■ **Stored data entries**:
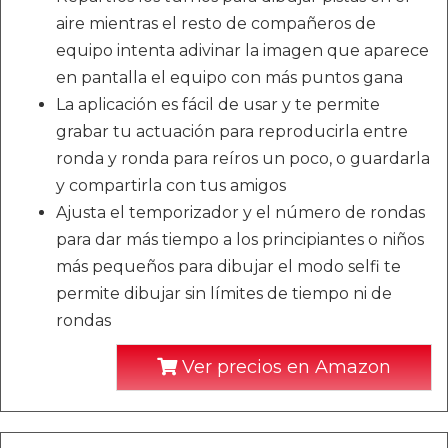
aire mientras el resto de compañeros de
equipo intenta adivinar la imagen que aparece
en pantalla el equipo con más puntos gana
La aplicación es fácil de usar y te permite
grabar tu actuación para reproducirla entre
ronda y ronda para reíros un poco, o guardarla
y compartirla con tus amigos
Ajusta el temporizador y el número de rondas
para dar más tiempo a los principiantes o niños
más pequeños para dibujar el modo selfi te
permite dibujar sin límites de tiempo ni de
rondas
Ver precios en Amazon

--

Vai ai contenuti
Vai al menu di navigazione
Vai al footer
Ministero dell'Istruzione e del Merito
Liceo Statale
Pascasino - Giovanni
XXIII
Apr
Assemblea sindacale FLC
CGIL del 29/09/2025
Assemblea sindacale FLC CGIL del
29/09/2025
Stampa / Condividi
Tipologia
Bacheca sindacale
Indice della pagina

...

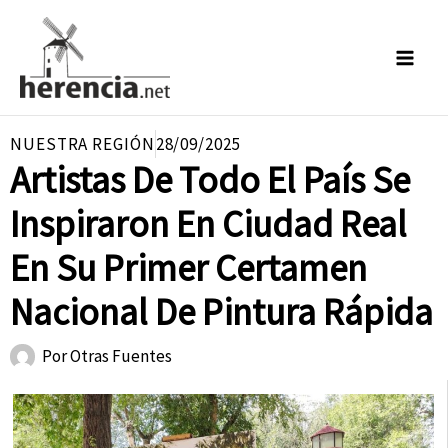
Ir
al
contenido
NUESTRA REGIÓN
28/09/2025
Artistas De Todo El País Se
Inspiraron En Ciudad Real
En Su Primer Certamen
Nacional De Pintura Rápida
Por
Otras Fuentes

■ **TASK ITEM**:
There is a line with "aire mientras el resto de compañeros de" and a line with "Ver precios en Amazon" above. Copy exactly those two lines and all lines between them, with nothing else.

■ **ANSWER BELOW**:
aire mientras el resto de compañeros de
equipo intenta adivinar la imagen que aparece
en pantalla el equipo con más puntos gana
La aplicación es fácil de usar y te permite
grabar tu actuación para reproducirla entre
ronda y ronda para reíros un poco, o guardarla
y compartirla con tus amigos
Ajusta el temporizador y el número de rondas
para dar más tiempo a los principiantes o niños
más pequeños para dibujar el modo selfi te
permite dibujar sin límites de tiempo ni de
rondas
Ver precios en Amazon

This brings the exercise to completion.